** Opening THE DATA block **

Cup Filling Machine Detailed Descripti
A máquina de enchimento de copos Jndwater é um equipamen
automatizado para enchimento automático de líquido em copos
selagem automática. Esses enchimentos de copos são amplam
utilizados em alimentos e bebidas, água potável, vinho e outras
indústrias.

** Closing THE DATA block **
** Opening THE DATA block **

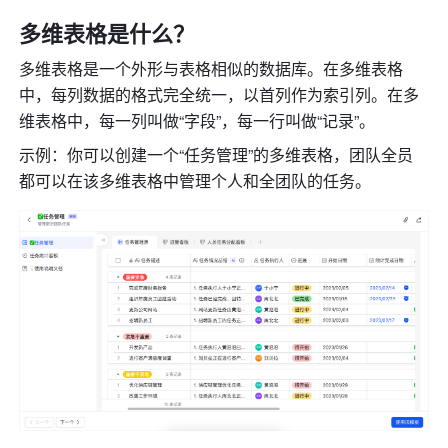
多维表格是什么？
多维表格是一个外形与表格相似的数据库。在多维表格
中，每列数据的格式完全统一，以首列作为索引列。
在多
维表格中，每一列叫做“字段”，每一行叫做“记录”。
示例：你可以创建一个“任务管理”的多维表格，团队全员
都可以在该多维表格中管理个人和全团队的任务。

** Closing THE DATA block **
** Opening THE DATA block **

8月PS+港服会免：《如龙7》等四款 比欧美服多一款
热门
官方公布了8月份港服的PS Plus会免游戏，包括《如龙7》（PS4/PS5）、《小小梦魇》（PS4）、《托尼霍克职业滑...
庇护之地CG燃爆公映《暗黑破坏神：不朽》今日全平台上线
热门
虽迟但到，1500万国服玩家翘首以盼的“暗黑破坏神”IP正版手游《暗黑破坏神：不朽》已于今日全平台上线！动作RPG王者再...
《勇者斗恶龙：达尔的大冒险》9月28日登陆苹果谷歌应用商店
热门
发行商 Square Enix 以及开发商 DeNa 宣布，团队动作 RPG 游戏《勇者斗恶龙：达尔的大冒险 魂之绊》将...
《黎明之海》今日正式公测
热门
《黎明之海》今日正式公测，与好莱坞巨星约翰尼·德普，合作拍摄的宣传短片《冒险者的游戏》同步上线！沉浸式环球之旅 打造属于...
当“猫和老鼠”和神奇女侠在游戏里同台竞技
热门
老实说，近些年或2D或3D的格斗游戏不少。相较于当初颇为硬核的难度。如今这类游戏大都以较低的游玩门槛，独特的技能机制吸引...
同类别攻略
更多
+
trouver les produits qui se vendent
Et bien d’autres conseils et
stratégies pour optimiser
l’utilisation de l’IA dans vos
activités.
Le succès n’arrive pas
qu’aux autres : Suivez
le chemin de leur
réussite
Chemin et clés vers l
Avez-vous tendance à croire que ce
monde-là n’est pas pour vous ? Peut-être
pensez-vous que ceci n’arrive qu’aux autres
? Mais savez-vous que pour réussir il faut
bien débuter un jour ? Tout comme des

** Closing THE DATA block **

■ **WORK TO BE COMPLETED**
Look in the material above for the line with "Avez-vous tendance à croire que ce" and the line with "bien débuter un jour ? Tout comme des", and transcribe exactly those lines and all lines between them, nothing more.

■ **YOUR RESPONSE**
Avez-vous tendance à croire que ce
monde-là n’est pas pour vous ? Peut-être
pensez-vous que ceci n’arrive qu’aux autres
? Mais savez-vous que pour réussir il faut
bien débuter un jour ? Tout comme des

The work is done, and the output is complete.